ПНШ обреченно махнул рукой, и подозвал машину.
— Смотайтесь, ребята, переоденьтесь. Не слезет ведь с нас это чудо. А нам приказали ему помогать…
Дело в том, что я, да и многие ребята тоже, летали без орденов. Почему? Да очень просто – парашютные лямки быстро стирали с них позолоту и портили вид орденов. А мне это надо? В общем, мы смотались в нашу землянку, и вернулись одетыми как на парад.

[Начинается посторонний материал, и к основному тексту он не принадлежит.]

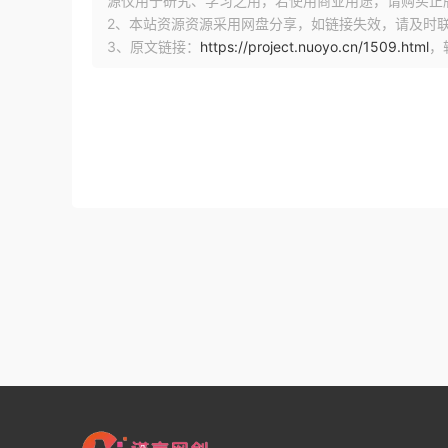
源仅用于研究、学习之用，若使用商业用途，请购买正
2、本站资源资源采用网盘分享，如链接失效，请及时
3、原文链接：
https://project.nuoyo.cn/1509.html
，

— Ну, это же другое дело! — восхитился настырный Яша. — Как говорят у нас в Одессе – это две большие разницы! Встаньте сюда, к товарищу командиру…
Мы подошли к самолету и стали неровной дугой.
— Нет, не так! Как вы стоите! Товарищ командир, вы стоите здесь. Вы смотрите сюда, — начал размахивать руками Яша, — вы только что вернулись из боя, и проводите эту… как там у вас называется… да, — разбор полетов!
Ребята стали потихоньку перхать от сдерживаемого смеха, командир стал багроветь, а незнакомый старший батальонный комиссар уже откровенно посмеивался.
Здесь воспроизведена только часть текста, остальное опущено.